*Exercise requirements*
Include the line with "Сухие упрочняющие смеси (топпинги)" and every line before it in the entries below, echoed exactly, but not the pictures.

*Data supplied*
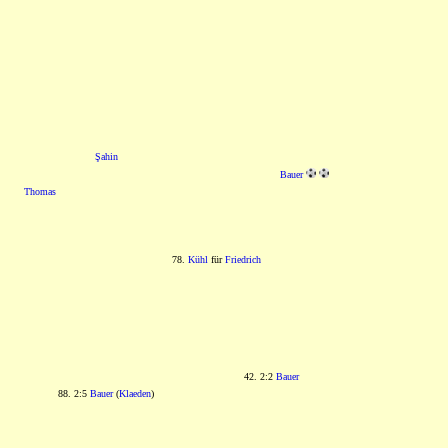
Şahin
Bauer
Thomas
78.
Kühl
für
Friedrich
42. 2:2
Bauer
88. 2:5
Bauer
(
Klaeden
)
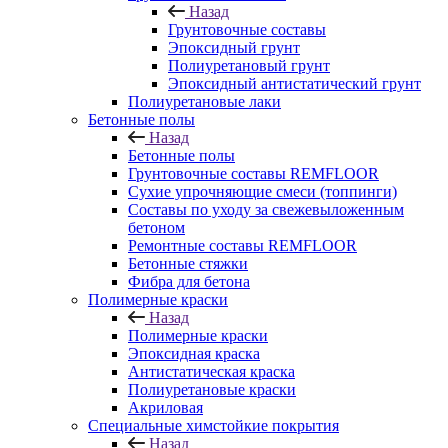
Назад
Грунтовочные составы
Эпоксидный грунт
Полиуретановый грунт
Эпоксидный антистатический грунт
Полиуретановые лаки
Бетонные полы
Назад
Бетонные полы
Грунтовочные составы REMFLOOR
Сухие упрочняющие смеси (топпинги)
Составы по уходу за свежевыложенным
бетоном
Ремонтные составы REMFLOOR
Бетонные стяжки
Фибра для бетона
Полимерные краски
Назад
Полимерные краски
Эпоксидная краска
Антистатическая краска
Полиуретановые краски
Акриловая
Специальные химстойкие покрытия
Назад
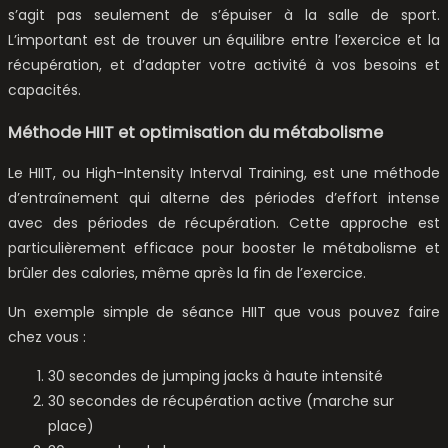
s’agit pas seulement de s’épuiser à la salle de sport.
L’important est de trouver un équilibre entre l’exercice et la
récupération, et d’adapter votre activité à vos besoins et
capacités.
Méthode HIIT et optimisation du métabolisme
Le HIIT, ou High-Intensity Interval Training, est une méthode
d’entraînement qui alterne des périodes d’effort intense
avec des périodes de récupération. Cette approche est
particulièrement efficace pour booster le métabolisme et
brûler des calories, même après la fin de l’exercice.
Un exemple simple de séance HIIT que vous pouvez faire
chez vous :
30 secondes de jumping jacks à haute intensité
30 secondes de récupération active (marche sur
place)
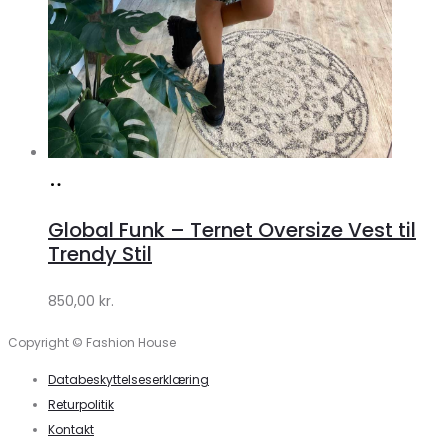
Køb
hos
Global Funk – Ternet Oversize Vest til
Lykke
Trendy Stil
by
850,00
kr.
Lykke
Copyright © Fashion House
Databeskyttelseserklæring
Returpolitik
Kontakt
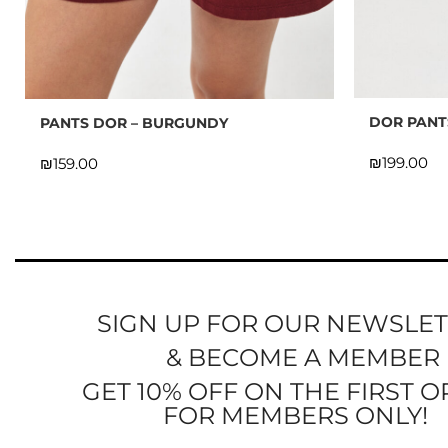
DOR PANT
PANTS DOR – BURGUNDY
₪
₪
SIGN UP FOR OUR NEWSLE
& BECOME A MEMBER
GET 10% OFF ON THE FIRST 
FOR MEMBERS ONLY!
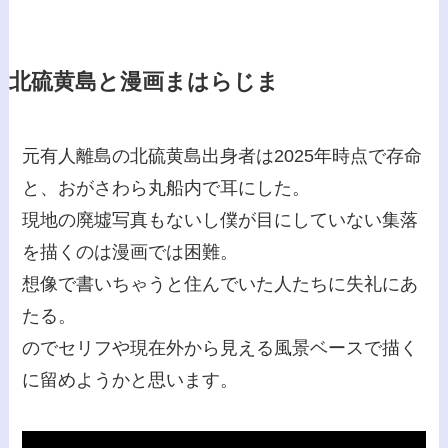
北硫黄島と漫画まはらじま
元有人離島の北硫黄島出身者は2025年時点で存命
と、おがさわら丸船内で耳にした。
現地の廃墟写真もないし僕が目にしていない集落
を描くのは漫画では困難。
想像で書いちゃうと住んでいた人たちに失礼にあ
たる。
のでセリフや現在外から見える風景ベースで描く
に留めようかと思います。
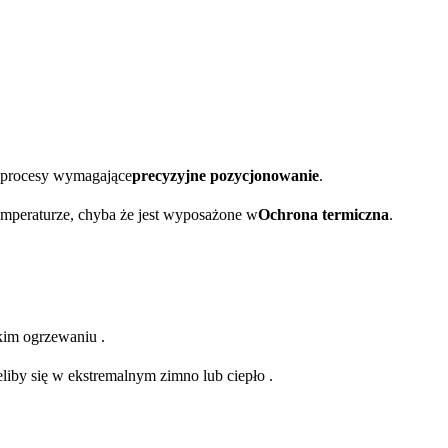
b procesy wymagające
precyzyjne pozycjonowanie
.
emperaturze, chyba że jest wyposażone w
Ochrona termiczna
.
kim ogrzewaniu .
liby się w ekstremalnym zimno lub ciepło .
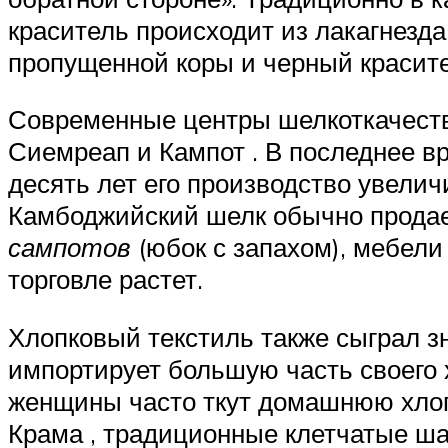
краситель происходит из лакагнезда
пропущенной коры и черный красите
Современные центры шелкоткачест
Сиемреап и Кампот . В последнее в
десять лет его производство увели
Камбоджийский шелк обычно продает
сампотов
(юбок с запахом), мебели
торговле растет.
Хлопковый текстиль также сыграл з
импортирует большую часть своего 
женщины часто ткут домашнюю хлопч
Крама , традиционные клетчатые ш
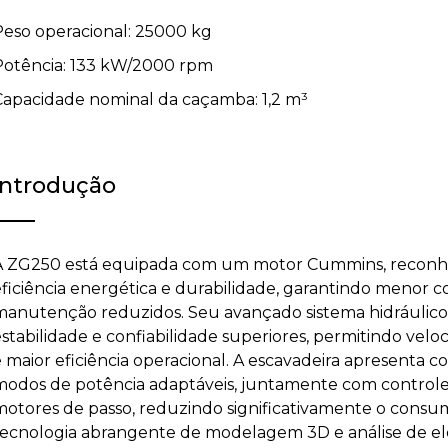
Peso operacional: 25000 kg
Potência: 133 kW/2000 rpm
Capacidade nominal da caçamba: 1,2 m³
Introdução
A ZG250 está equipada com um motor Cummins, reconhec
eficiência energética e durabilidade, garantindo menor
manutenção reduzidos. Seu avançado sistema hidráulico
estabilidade e confiabilidade superiores, permitindo vel
e maior eficiência operacional. A escavadeira apresenta 
modos de potência adaptáveis, juntamente com controle 
motores de passo, reduzindo significativamente o consum
tecnologia abrangente de modelagem 3D e análise de ele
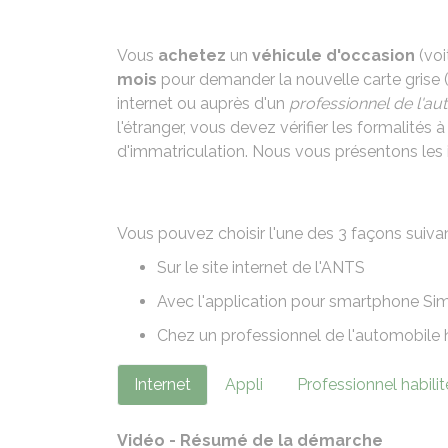
Vous
achetez
un
véhicule d'occasion
(voi
mois
pour demander la nouvelle carte grise
internet ou auprès d'un
professionnel de l'au
l'étranger, vous devez vérifier les formalités
d'immatriculation. Nous vous présentons les 
Vous pouvez choisir l'une des 3 façons suiva
Sur le site internet de l'
ANTS
Avec l'application pour smartphone
Si
Chez un professionnel de l'automobile h
Internet
Appli
Professionnel habilit
Vidéo - Résumé de la démarche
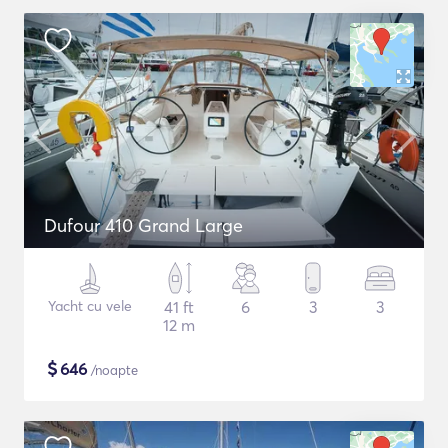
Dufour 410 Grand Large
Yacht cu vele
41 ft
6
3
3
12 m
$
646
/noapte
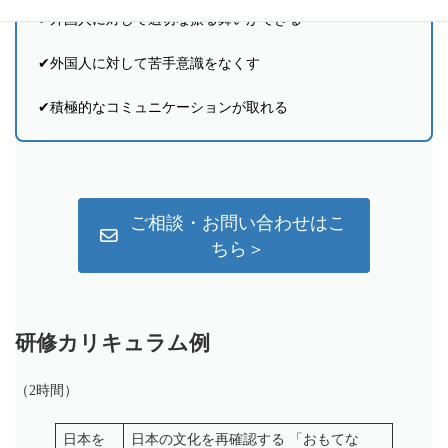
✔︎外国人に対して適切な振る舞いができる
✔︎外国人に対して苦手意識をなくす
✔︎積極的なコミュニケーションが取れる
ご相談・お問い合わせはこ
ちら＞
研修カリキュラム例
（2時間）
日本を
日本の文化を再確認する 「おもてな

*Output for this task*
Şahin
Bauer
Thomas
78.
Kühl
für
Friedrich
42. 2:2
Bauer
88. 2:5
Bauer
(
Klaeden
)
Назад
Грунтовочные составы
Эпоксидный грунт
Полиуретановый грунт
Эпоксидный антистатический грунт
Полиуретановые лаки
Бетонные полы
Назад
Бетонные полы
Грунтовочные составы REMFLOOR
Сухие упрочняющие смеси (топпинги)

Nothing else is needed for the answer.